UNESCO-IHE1, Independent Researcher2
Large dams built in the twentieth century showed propensity for cost overruns, schedule slippage, underperformance, mission creep, and uneven development. The planned benefits proved difficult to deliver as projects outcomes were influenced by unpredictable and uncontrollable factors. By the nineties increasing awareness of the social and environment costs slowed down large dam development.
In the new millennium hydropower development has been reframed as renewable, low carbon, green energy, and as such a climate change mitigation strategy. Rising energy demands in especially developing countries and emerging markets are presented to justify potential negative impacts, which are to be minimized through compensation and mitigation processes. Furthermore, hydropower development is considered to generate a good financial return on investment, enough to justify substantial public investment as well as attract private capital.
Because of their long temporal and spatial shadow and profound impact on people and patterns of development, this current renewed enthusiasm for building large dams urgently demands closer scrutiny. Using case studies we examine to what extend the presented objectives and justifications are materialized and their impacts. Hydropower development has been promoted by the World Bank as a high risk high reward strategy; in this paper we examine who bears the risks and who benefits from the rewards?

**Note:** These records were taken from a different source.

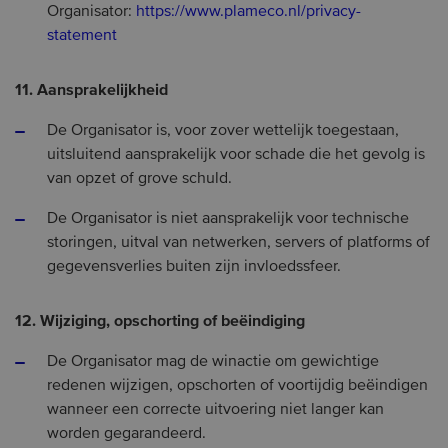
Organisator:
https://www.plameco.nl/privacy-
statement
11. Aansprakelijkheid
De Organisator is, voor zover wettelijk toegestaan,
uitsluitend aansprakelijk voor schade die het gevolg is
van opzet of grove schuld.
De Organisator is niet aansprakelijk voor technische
storingen, uitval van netwerken, servers of platforms of
gegevensverlies buiten zijn invloedssfeer.
12. Wijziging, opschorting of beëindiging
De Organisator mag de winactie om gewichtige
redenen wijzigen, opschorten of voortijdig beëindigen
wanneer een correcte uitvoering niet langer kan
worden gegarandeerd.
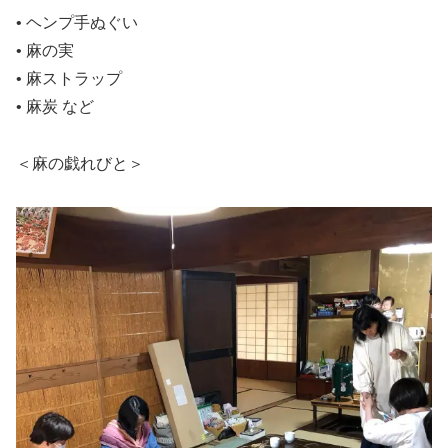
• ヘンプ手ぬぐい
• 麻の実
• 麻ストラップ
• 麻炭 など
＜麻の戯れびと＞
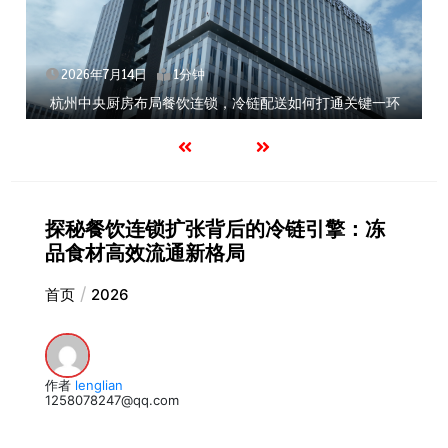
2026年7月14日
1分钟
杭州中央厨房布局餐饮连锁，冷链配送如何打通关键一环
探秘餐饮连锁扩张背后的冷链引擎：冻
品食材高效流通新格局
首页
2026
作者
lenglian
1258078247@qq.com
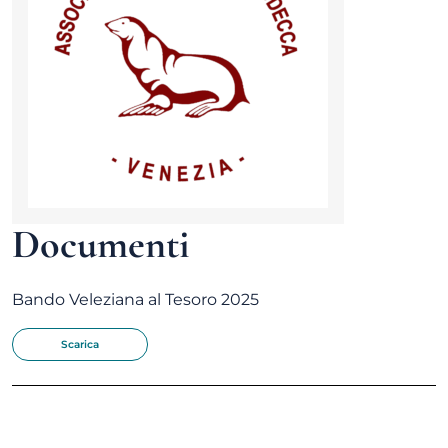
Documenti
Bando Veleziana al Tesoro 2025
Scarica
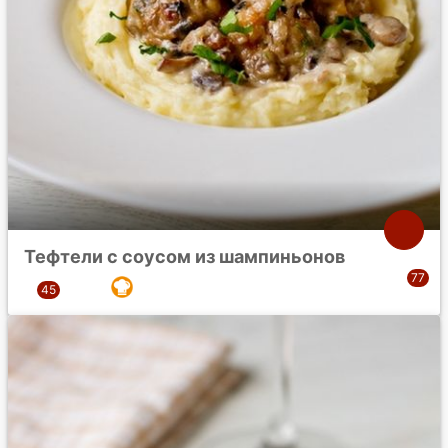
Тефтели с соусом из шампиньонов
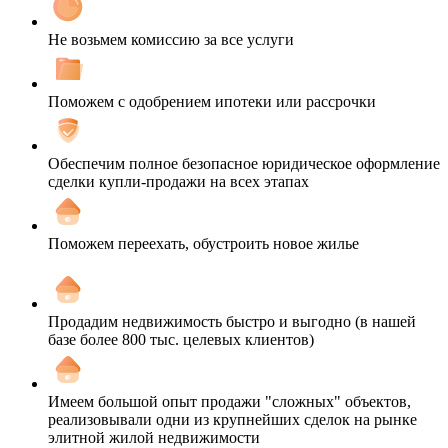
Не возьмем комиссию за все услуги
Поможем с одобрением ипотеки или рассрочки
Обеспечим полное безопасное юридическое оформление
сделки купли-продажи на всех этапах
Поможем переехать, обустроить новое жилье
Продадим недвижимость быстро и выгодно (в нашей
базе более 800 тыс. целевых клиентов)
Имеем большой опыт продажи "сложных" объектов,
реализовывали одни из крупнейших сделок на рынке
элитной жилой недвижимости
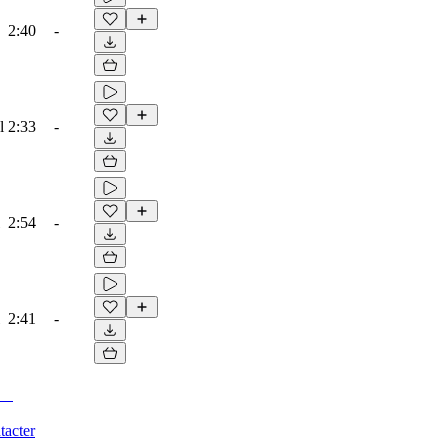
2:40
-
l
2:33
-
2:54
-
2:41
-
tacter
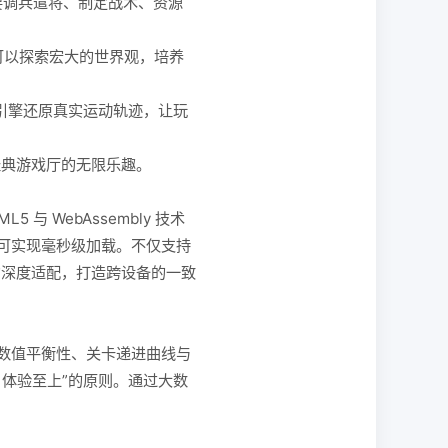
要调兵遣将、制定战术、资源
可以探索宏大的世界观，培养
引擎还原真实运动轨迹，让玩
经典游戏厅的无限乐趣。
 WebAssembly 技术
可实现毫秒级加载。不仅支持
与屏占比的深度适配，打造跨设备的一致
、数值平衡性、关卡递进曲线与
体验至上”的原则。通过大数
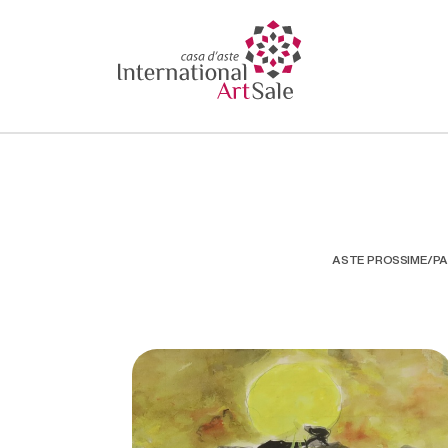
ASTE PROSSIME/P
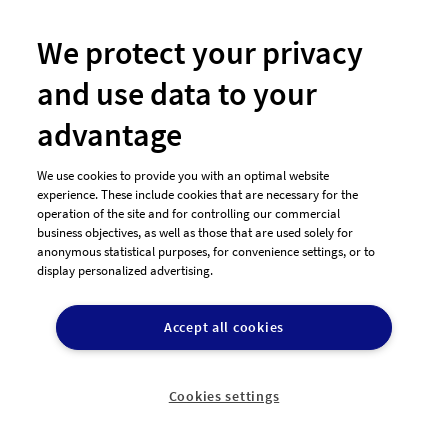
#104 Logo-Design von
Zylberberg
We protect your privacy
and use data to your
advantage
We use cookies to provide you with an optimal website
experience. These include cookies that are necessary for the
operation of the site and for controlling our commercial
business objectives, as well as those that are used solely for
anonymous statistical purposes, for convenience settings, or to
display personalized advertising.
#103 Logo-Design von
Zylberberg
Accept all cookies
Cookies settings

Based on case studies, analysis of policy documents, dam projects documentation (contracts such as concessions, power purchase agreements) and strategic reports from different financial stakeholders (multilaterals, commercial banks, investors), combined with scientific literature, we aim at documenting genuine driving interests of different advocates of large dams and the repercussions of related risks. Using recent insights from the political ecology and financialisation literature, we analyze hydropower programs in three regions: the Mekong, the Himalaya and Western Africa.
Results and Discussion
Private actors play an increasingly prominent role and traditional sources of funding such as the International Financial Institutions have taken on a more facilitatory responsibility. This has been made possible with the deregulation of the energy sector alongside liberalization of the finance sector.
n this context, dam development involves the creation of new financial opportunities and products that are attractive to regional and global commercial financial actors. We conclude that the commercial banks and private investors are more concerned with returns on their investment than societal or developmental goals. Thus financiers are disconnected from energy production. Public agencies at the local, national, regional and global level have taken on different responsibilities but have lost influence on the processes of construction and operation decision-making, affecting their sovereignty over management of natural resources.

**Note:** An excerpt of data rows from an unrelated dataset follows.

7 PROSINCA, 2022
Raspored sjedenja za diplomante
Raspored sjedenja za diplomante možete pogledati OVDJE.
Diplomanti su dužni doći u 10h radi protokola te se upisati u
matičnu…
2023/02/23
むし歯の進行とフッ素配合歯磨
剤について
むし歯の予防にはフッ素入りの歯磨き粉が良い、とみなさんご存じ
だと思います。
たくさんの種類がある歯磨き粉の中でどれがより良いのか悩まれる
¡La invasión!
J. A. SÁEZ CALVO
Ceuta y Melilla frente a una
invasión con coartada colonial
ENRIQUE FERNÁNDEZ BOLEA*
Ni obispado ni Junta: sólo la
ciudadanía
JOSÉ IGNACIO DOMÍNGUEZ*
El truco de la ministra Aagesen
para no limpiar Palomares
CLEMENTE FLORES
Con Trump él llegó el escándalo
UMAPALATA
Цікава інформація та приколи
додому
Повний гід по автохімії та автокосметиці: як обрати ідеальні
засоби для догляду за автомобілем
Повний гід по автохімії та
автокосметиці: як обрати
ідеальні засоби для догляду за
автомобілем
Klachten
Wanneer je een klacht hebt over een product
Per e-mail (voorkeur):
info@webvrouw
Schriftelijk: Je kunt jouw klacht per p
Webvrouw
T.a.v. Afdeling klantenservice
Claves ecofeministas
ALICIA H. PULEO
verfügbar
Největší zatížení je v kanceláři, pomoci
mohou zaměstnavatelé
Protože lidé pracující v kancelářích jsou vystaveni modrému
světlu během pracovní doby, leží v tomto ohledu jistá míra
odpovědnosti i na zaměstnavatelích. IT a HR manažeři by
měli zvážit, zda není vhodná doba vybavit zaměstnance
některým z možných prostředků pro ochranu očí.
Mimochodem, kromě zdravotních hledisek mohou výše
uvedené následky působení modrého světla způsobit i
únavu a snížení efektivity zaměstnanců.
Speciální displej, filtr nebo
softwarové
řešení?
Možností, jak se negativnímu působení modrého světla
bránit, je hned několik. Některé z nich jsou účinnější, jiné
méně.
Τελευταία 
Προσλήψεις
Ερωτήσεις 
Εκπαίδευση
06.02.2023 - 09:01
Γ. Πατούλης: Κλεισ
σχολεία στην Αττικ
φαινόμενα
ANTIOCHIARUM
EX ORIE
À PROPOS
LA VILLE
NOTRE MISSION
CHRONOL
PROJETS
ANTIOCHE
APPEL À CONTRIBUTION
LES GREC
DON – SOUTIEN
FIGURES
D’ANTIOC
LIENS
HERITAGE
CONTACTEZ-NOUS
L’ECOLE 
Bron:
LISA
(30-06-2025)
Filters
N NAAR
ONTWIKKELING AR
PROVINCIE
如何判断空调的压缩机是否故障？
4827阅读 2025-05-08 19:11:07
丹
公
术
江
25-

We show that hydropower development is increasingly attractive as an investment opportunity. By applying financial instruments which are normal procedure in the financial world yet rather new for the hydropower sector, the new players have fundamentally changed the game of large dam building. They have transformed hydropower development into obscure, secretive and complex financial constructions and have capital considerations influencing national energy policies in liberalized power markets. Private interests are now more decisive for decisions on hydropower construction than public development objectives. Given the enormous impact of dams and their long spatial and temporal shadows this can have long-term consequences which are difficult to foresee. Yet it does raise pertinent questions concerning development trajectories and (democratic) processes of governance, particularly where emerging regional and global financial actors have divergent temporal interests than national governments.